Almost like a reminder of the room as time-machine in Dirk Gently's Holistic Detective Agency [and for this reader: the metaphor of the book in hand as time-machine], the potential of language as a transportation device is referenced by Marie-Laure Ryan as being close at hand.

Life is lived in real time, as a succession of presents, but through its ability to refer to physically absent objects, language puts consciousness in touch with the past and the future, metamorphoses time into a continuous spread that can be traveled in all directions, and transports the imagination to distant locations.
Eerie that in a web search after typing in the first four letters of the keyword TARDIS a neurological disorder (tardive dyskinesia*) is offered up as next in line ... and the association may yet shift over time.

Ryan's marvellous book, Narrative as Virtual Reality, can account for such hypertextual transitions by reference to the suggestion from Mark Nunes ("Virtual Topographies: Smooth and Striated Cyberspace" in Cyberspace Textualit) that Deleuze and Guattari's distinctions between the smooth and the striated have some use in describing types of ... let us pick up Ryan's words:
The spatial metaphor supports different scenarios, depending on whether textual space is conceived as a "smooth" expanse that the reader cruises for the pleasure of the trip or as a "striated" space of freeways whose sole purpose is to lead to a destination. [...] In a smooth-space environment, the reader is driven by an obsession to get further, either fortified or dampened in this drive by the thought that her desire to exhaust all the links cannot be satisfied.
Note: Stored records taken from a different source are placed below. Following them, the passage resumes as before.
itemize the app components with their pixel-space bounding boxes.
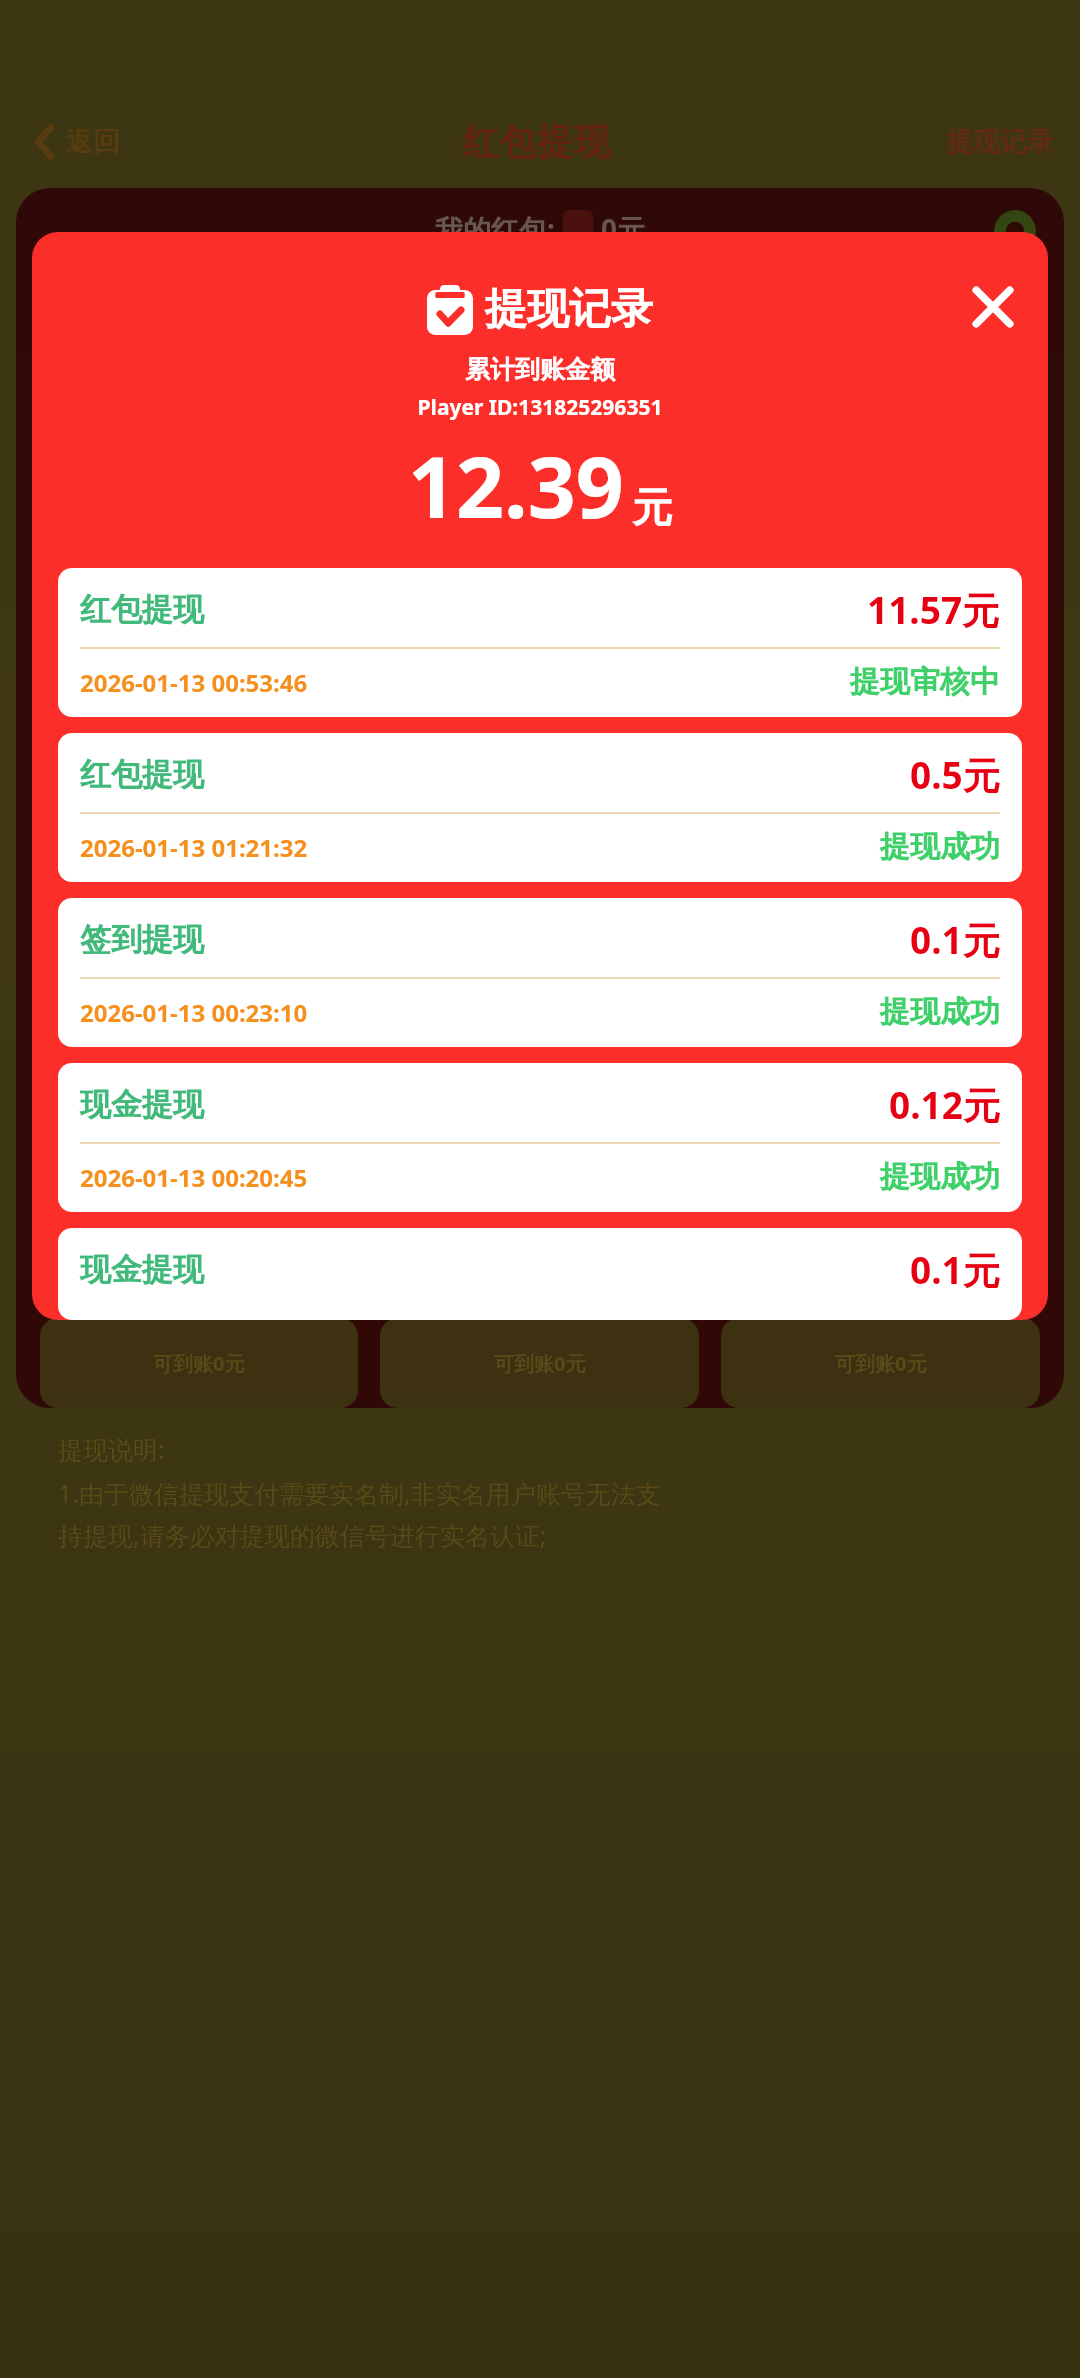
- button[interactable]: 可到账0元: [721, 1318, 1040, 1408]
- button[interactable]: 签到提现: [58, 898, 1022, 1047]
- staticText: 0.5元: [910, 749, 1000, 800]
- button[interactable]: 现金提现: [58, 1228, 1022, 1320]
- button[interactable]: Settings: [986, 202, 1044, 260]
- staticText: 0.1元: [910, 914, 1000, 965]
- button[interactable]: 提现记录: [946, 125, 1054, 159]
- staticText: Player ID:131825296351: [32, 393, 1048, 422]
- staticText: 11.57元: [867, 584, 1000, 635]
- staticText: 提现成功: [880, 828, 1000, 866]
- staticText: 2026-01-13 01:21:32: [80, 831, 308, 864]
- staticText: 提现成功: [880, 993, 1000, 1031]
- staticText: 返回: [66, 125, 120, 159]
- staticText: 红包提现: [462, 119, 610, 166]
- staticText: 红包提现: [80, 755, 204, 794]
- staticText: 我的红包:: [435, 210, 555, 248]
- staticText: 提现说明:: [58, 1432, 165, 1466]
- staticText: 12.39: [408, 428, 624, 542]
- staticText: 2026-01-13 00:23:10: [80, 996, 308, 1029]
- staticText: 持提现,请务必对提现的微信号进行实名认证;: [58, 1518, 547, 1552]
- button[interactable]: 可到账0元: [40, 1318, 358, 1408]
- staticText: 提现成功: [880, 1158, 1000, 1196]
- button[interactable]: 红包提现: [58, 733, 1022, 882]
- staticText: 2026-01-13 00:20:45: [80, 1161, 308, 1194]
- staticText: 提现审核中: [850, 663, 1000, 701]
- staticText: 元: [632, 482, 672, 532]
- staticText: 可到账0元: [153, 1350, 245, 1377]
- staticText: 现金提现: [80, 1250, 204, 1289]
- staticText: 签到提现: [80, 920, 204, 959]
- button[interactable]: 返回: [26, 119, 126, 165]
- staticText: 2026-01-13 00:53:46: [80, 666, 308, 699]
- staticText: 0元: [601, 210, 646, 248]
- button[interactable]: 现金提现: [58, 1063, 1022, 1212]
- staticText: 红包提现: [80, 590, 204, 629]
- staticText: 累计到账金额: [32, 354, 1048, 385]
- staticText: 现金提现: [80, 1085, 204, 1124]
- staticText: 1.由于微信提现支付需要实名制,非实名用户账号无法支: [58, 1476, 661, 1510]
- staticText: 可到账0元: [835, 1350, 927, 1377]
- staticText: 可到账0元: [494, 1350, 586, 1377]
- staticText: 0.12元: [889, 1079, 1000, 1130]
- button[interactable]: 可到账0元: [380, 1318, 699, 1408]
- button[interactable]: 红包提现: [58, 568, 1022, 717]
- staticText: 0.1元: [910, 1244, 1000, 1295]
- button[interactable]: Close: [960, 274, 1026, 340]
- staticText: 提现记录: [485, 283, 653, 336]
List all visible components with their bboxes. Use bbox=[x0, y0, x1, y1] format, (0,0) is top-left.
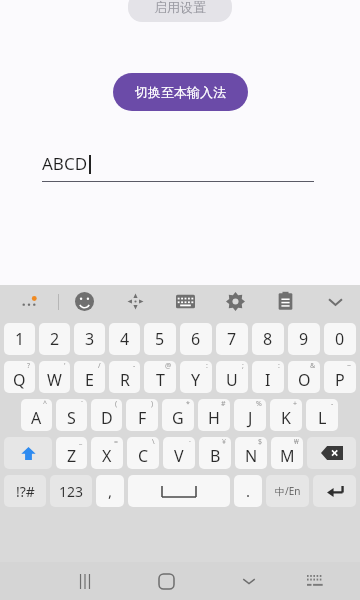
staticText: 6 bbox=[191, 328, 201, 350]
staticText: G bbox=[172, 407, 184, 429]
staticText: = bbox=[114, 437, 119, 447]
button[interactable]: 6 bbox=[180, 323, 212, 355]
button[interactable]: ; bbox=[216, 361, 248, 393]
button[interactable]: ^ bbox=[21, 399, 52, 431]
staticText: 4 bbox=[120, 328, 130, 350]
button[interactable]: ? bbox=[4, 361, 35, 393]
button[interactable]: \ bbox=[127, 437, 159, 469]
staticText: Y bbox=[191, 369, 201, 391]
button[interactable]: ¥ bbox=[199, 437, 231, 469]
staticText: * bbox=[186, 399, 190, 409]
staticText: ) bbox=[151, 399, 154, 409]
staticText: J bbox=[248, 407, 253, 429]
button[interactable]: Space bbox=[128, 475, 230, 507]
staticText: C bbox=[138, 445, 149, 467]
button[interactable]: _ bbox=[56, 437, 87, 469]
staticText: - bbox=[331, 399, 334, 409]
button[interactable]: ( bbox=[91, 399, 122, 431]
button[interactable]: & bbox=[288, 361, 320, 393]
staticText: !?# bbox=[16, 482, 35, 501]
staticText: & bbox=[310, 361, 316, 371]
button[interactable]: 9 bbox=[288, 323, 320, 355]
staticText: _ bbox=[79, 437, 83, 447]
button[interactable]: ' bbox=[39, 361, 70, 393]
button[interactable]: 中/En bbox=[266, 475, 309, 507]
button[interactable]: % bbox=[234, 399, 266, 431]
button[interactable]: 0 bbox=[324, 323, 356, 355]
button[interactable]: ` bbox=[56, 399, 87, 431]
staticText: A bbox=[31, 407, 42, 429]
button[interactable]: Emoji bbox=[59, 285, 110, 318]
button[interactable]: 4 bbox=[109, 323, 140, 355]
staticText: ¥ bbox=[222, 437, 227, 447]
button[interactable]: !?# bbox=[4, 475, 46, 507]
button[interactable]: · bbox=[163, 437, 195, 469]
staticText: 启用设置 bbox=[154, 0, 206, 15]
staticText: 7 bbox=[227, 328, 237, 350]
button[interactable]: , bbox=[96, 475, 124, 507]
staticText: I bbox=[265, 369, 271, 391]
staticText: ~ bbox=[347, 361, 352, 371]
staticText: B bbox=[210, 445, 221, 467]
button[interactable]: ₩ bbox=[271, 437, 303, 469]
staticText: , bbox=[108, 481, 113, 501]
staticText: W bbox=[47, 369, 62, 391]
staticText: H bbox=[208, 407, 220, 429]
button[interactable]: ) bbox=[126, 399, 158, 431]
button[interactable]: ~ bbox=[324, 361, 356, 393]
button[interactable]: $ bbox=[235, 437, 267, 469]
staticText: + bbox=[293, 399, 298, 409]
staticText: . bbox=[246, 481, 251, 501]
button[interactable]: Hide keyboard bbox=[310, 285, 360, 318]
button[interactable]: 3 bbox=[74, 323, 105, 355]
button[interactable]: 切换至本输入法 bbox=[113, 73, 248, 111]
staticText: 5 bbox=[155, 328, 165, 350]
button[interactable]: Hide keyboard bbox=[222, 562, 275, 600]
button[interactable]: = bbox=[91, 437, 123, 469]
button[interactable]: Move cursor bbox=[110, 285, 160, 318]
button[interactable]: - bbox=[109, 361, 140, 393]
button[interactable]: / bbox=[74, 361, 105, 393]
staticText: Q bbox=[13, 369, 26, 391]
button[interactable]: More bbox=[0, 285, 58, 318]
button[interactable]: 启用设置 bbox=[128, 0, 232, 22]
staticText: V bbox=[174, 445, 184, 467]
button[interactable]: . bbox=[234, 475, 262, 507]
button[interactable]: Settings bbox=[210, 285, 260, 318]
button[interactable]: : bbox=[180, 361, 212, 393]
staticText: L bbox=[318, 407, 327, 429]
staticText: X bbox=[102, 445, 112, 467]
staticText: P bbox=[335, 369, 345, 391]
button[interactable]: Keyboard layout bbox=[160, 285, 210, 318]
button[interactable]: Recents bbox=[58, 562, 111, 600]
button[interactable]: : bbox=[252, 361, 284, 393]
staticText: : bbox=[278, 361, 280, 371]
button[interactable]: + bbox=[270, 399, 302, 431]
staticText: ? bbox=[27, 361, 31, 371]
button[interactable]: Shift bbox=[4, 437, 52, 469]
button[interactable]: 7 bbox=[216, 323, 248, 355]
staticText: T bbox=[156, 369, 165, 391]
staticText: ` bbox=[81, 399, 83, 409]
button[interactable]: Home bbox=[140, 562, 193, 600]
staticText: ABCD bbox=[42, 152, 88, 175]
staticText: ₩ bbox=[294, 437, 299, 447]
button[interactable]: Switch input method bbox=[288, 562, 341, 600]
button[interactable]: * bbox=[162, 399, 194, 431]
button[interactable]: 123 bbox=[50, 475, 92, 507]
button[interactable]: 1 bbox=[4, 323, 35, 355]
button[interactable]: 5 bbox=[144, 323, 176, 355]
staticText: ( bbox=[115, 399, 118, 409]
button[interactable]: ABCD bbox=[42, 152, 314, 182]
staticText: 切换至本输入法 bbox=[135, 84, 226, 100]
staticText: N bbox=[245, 445, 258, 467]
button[interactable]: - bbox=[306, 399, 338, 431]
button[interactable]: 2 bbox=[39, 323, 70, 355]
button[interactable]: Enter bbox=[313, 475, 356, 507]
staticText: \ bbox=[152, 437, 155, 447]
button[interactable]: Backspace bbox=[307, 437, 356, 469]
button[interactable]: Clipboard bbox=[260, 285, 310, 318]
button[interactable]: # bbox=[198, 399, 230, 431]
button[interactable]: 8 bbox=[252, 323, 284, 355]
button[interactable]: @ bbox=[144, 361, 176, 393]
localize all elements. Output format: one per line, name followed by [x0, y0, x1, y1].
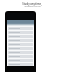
button[interactable]	[8, 43, 33, 46]
button[interactable]	[8, 51, 33, 54]
button[interactable]	[8, 31, 33, 34]
button[interactable]	[8, 35, 33, 38]
button[interactable]	[8, 63, 33, 66]
button[interactable]	[8, 39, 33, 42]
button[interactable]	[8, 47, 33, 50]
button[interactable]	[8, 55, 33, 58]
staticText: Study anytime,	[22, 2, 42, 6]
button[interactable]	[8, 59, 33, 62]
staticText: anywhere you go	[24, 5, 41, 8]
button[interactable]	[8, 27, 33, 30]
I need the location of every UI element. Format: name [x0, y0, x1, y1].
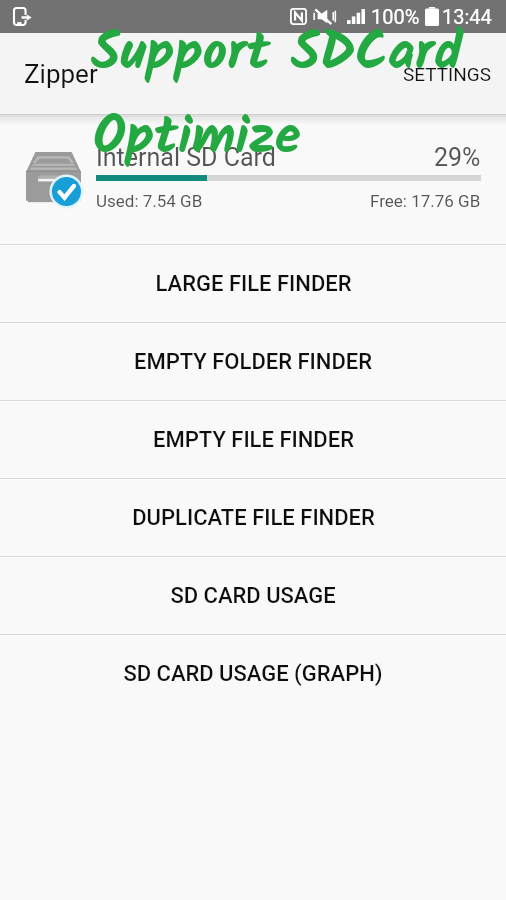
- button[interactable]: Internal SD Card: [0, 118, 506, 244]
- staticText: DUPLICATE FILE FINDER: [132, 505, 375, 531]
- staticText: Internal SD Card: [96, 143, 276, 172]
- staticText: 29%: [434, 143, 481, 172]
- staticText: SD CARD USAGE (GRAPH): [123, 661, 383, 687]
- staticText: SETTINGS: [403, 63, 492, 85]
- button[interactable]: DUPLICATE FILE FINDER: [0, 479, 506, 556]
- staticText: EMPTY FOLDER FINDER: [134, 349, 372, 375]
- staticText: Optimize: [93, 97, 301, 181]
- other: Cast screen: [13, 7, 32, 26]
- staticText: Used: 7.54 GB: [96, 191, 203, 211]
- staticText: SD CARD USAGE: [170, 583, 336, 609]
- staticText: 100%: [371, 5, 420, 28]
- staticText: Support SDCard: [91, 13, 463, 97]
- button[interactable]: EMPTY FOLDER FINDER: [0, 323, 506, 400]
- staticText: Free: 17.76 GB: [370, 191, 481, 211]
- staticText: 13:44: [442, 5, 492, 28]
- staticText: Zipper: [24, 59, 98, 89]
- staticText: EMPTY FILE FINDER: [153, 427, 354, 453]
- button[interactable]: SETTINGS: [389, 45, 506, 103]
- button[interactable]: SD CARD USAGE (GRAPH): [0, 635, 506, 712]
- staticText: LARGE FILE FINDER: [155, 271, 352, 297]
- button[interactable]: SD CARD USAGE: [0, 557, 506, 634]
- other: Internal SD Card: [26, 147, 81, 203]
- button[interactable]: EMPTY FILE FINDER: [0, 401, 506, 478]
- button[interactable]: LARGE FILE FINDER: [0, 245, 506, 322]
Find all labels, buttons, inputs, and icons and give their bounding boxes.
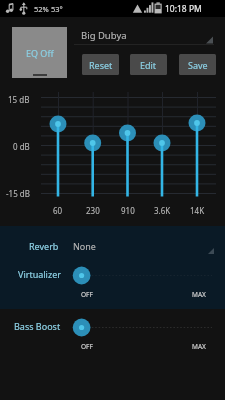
button[interactable]: Big Dubya xyxy=(74,24,214,46)
button[interactable]: Reset xyxy=(82,54,119,75)
staticText: 230 xyxy=(86,205,100,216)
staticText: 14K xyxy=(190,205,205,216)
staticText: MAX xyxy=(192,342,206,351)
staticText: Big Dubya xyxy=(81,29,127,42)
button[interactable]: EQ Off xyxy=(12,27,67,78)
staticText: Reset xyxy=(89,59,113,71)
staticText: Virtualizer xyxy=(18,268,61,280)
staticText: Bass Boost xyxy=(14,320,61,332)
staticText: 60 xyxy=(53,205,63,216)
staticText: Save xyxy=(188,59,208,71)
button[interactable]: None xyxy=(70,236,215,256)
button[interactable]: Bass Boost xyxy=(0,317,225,355)
button[interactable]: Virtualizer xyxy=(0,265,225,303)
staticText: 0 dB xyxy=(13,141,30,152)
staticText: OFF xyxy=(81,290,93,299)
button[interactable]: Save xyxy=(179,54,216,75)
staticText: Edit xyxy=(140,59,157,71)
staticText: 53° xyxy=(51,4,63,14)
staticText: OFF xyxy=(81,342,93,351)
button[interactable]: Edit xyxy=(130,54,167,75)
staticText: 15 dB xyxy=(8,94,30,105)
staticText: None xyxy=(73,240,96,252)
staticText: 52% xyxy=(34,4,49,14)
staticText: 3.6K xyxy=(154,205,171,216)
staticText: EQ Off xyxy=(26,47,54,59)
staticText: MAX xyxy=(192,290,206,299)
staticText: 910 xyxy=(121,205,135,216)
staticText: 10:18 PM xyxy=(165,3,202,15)
staticText: Reverb xyxy=(29,240,59,252)
staticText: -15 dB xyxy=(6,188,30,199)
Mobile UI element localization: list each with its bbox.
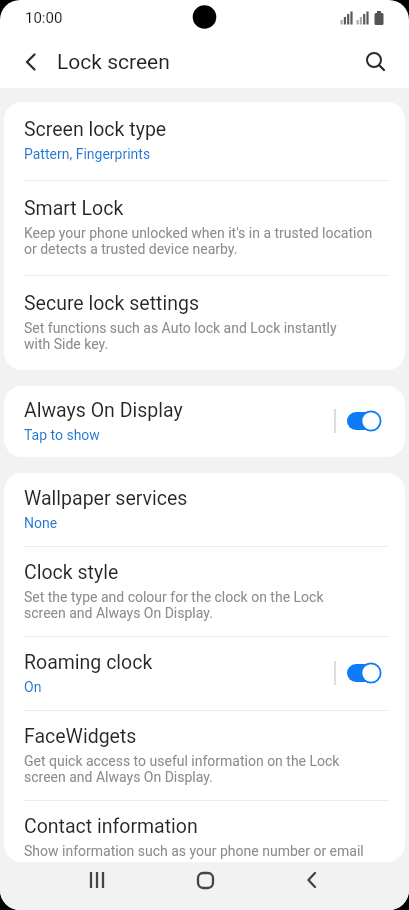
button[interactable]: Screen lock type	[4, 102, 405, 180]
button[interactable]: Roaming clock	[4, 637, 405, 710]
staticText: Contact information	[24, 815, 198, 838]
button[interactable]	[194, 869, 216, 891]
button[interactable]	[22, 53, 40, 71]
staticText: Smart Lock	[24, 197, 124, 220]
staticText: Tap to show	[24, 427, 100, 443]
staticText: Secure lock settings	[24, 292, 199, 315]
button[interactable]: Wallpaper services	[4, 473, 405, 546]
staticText: Get quick access to useful information o…	[24, 753, 340, 785]
button[interactable]: Always On Display	[4, 386, 405, 457]
staticText: Roaming clock	[24, 651, 153, 674]
staticText: Lock screen	[57, 50, 170, 75]
staticText: Show information such as your phone numb…	[24, 843, 364, 859]
staticText: 10:00	[25, 9, 63, 27]
button[interactable]: Clock style	[4, 547, 405, 636]
button[interactable]: FaceWidgets	[4, 711, 405, 800]
button[interactable]: Smart Lock	[4, 181, 405, 275]
button[interactable]	[86, 869, 108, 891]
staticText: None	[24, 515, 58, 531]
staticText: Set the type and colour for the clock on…	[24, 589, 324, 621]
staticText: FaceWidgets	[24, 725, 137, 748]
staticText: Pattern, Fingerprints	[24, 146, 151, 162]
button[interactable]	[301, 869, 323, 891]
staticText: Always On Display	[24, 399, 183, 422]
staticText: Keep your phone unlocked when it's in a …	[24, 225, 373, 257]
staticText: Screen lock type	[24, 118, 167, 141]
staticText: Clock style	[24, 561, 119, 584]
button[interactable]: Contact information	[4, 801, 405, 862]
button[interactable]: Secure lock settings	[4, 276, 405, 370]
staticText: Set functions such as Auto lock and Lock…	[24, 320, 337, 352]
staticText: Wallpaper services	[24, 487, 188, 510]
button[interactable]	[365, 51, 387, 73]
staticText: On	[24, 679, 42, 695]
In a striated space, the reader gives herself a goal, such as reaching the center of a labyrinth, or finding the exit, and her relation to the text is very much that of a player who hopes to beat a computer game.
Back to Nunes. His note 7
Guattari in later writing has addressed how computer-mediated communication can "not merely convey representational contents, but also contribute to the fabrication of new assemblages of enunciation, individual and collective” (19). See “Regimes, Pathways, Subjects” (Incorporations, New York: Zone, 1992) for a discussion of machines, assemblages of enunciation, and the production of subjectivities.
And to Guattari's note 3 (trans. Brian Massumi) which concludes
What we need to conceptualize is a continuum running from children's games and the makeshift ritualizations accompanying attempts at psychopathological recompositions of "schizoid" worlds, through the complex cartographies of myth and art, all the way to the sumptuous speculative edifices of theology and philosophy, which have sought to apprehend these same dimensions of existential creativity (examples are Plotinus's "forgetful souls" and the "unmoving motor" which, according to Leibinz, preexists any dissipation of potential).
*This neurological disorder frequently appears after long-term or high-dose use of antipsychotic drugs.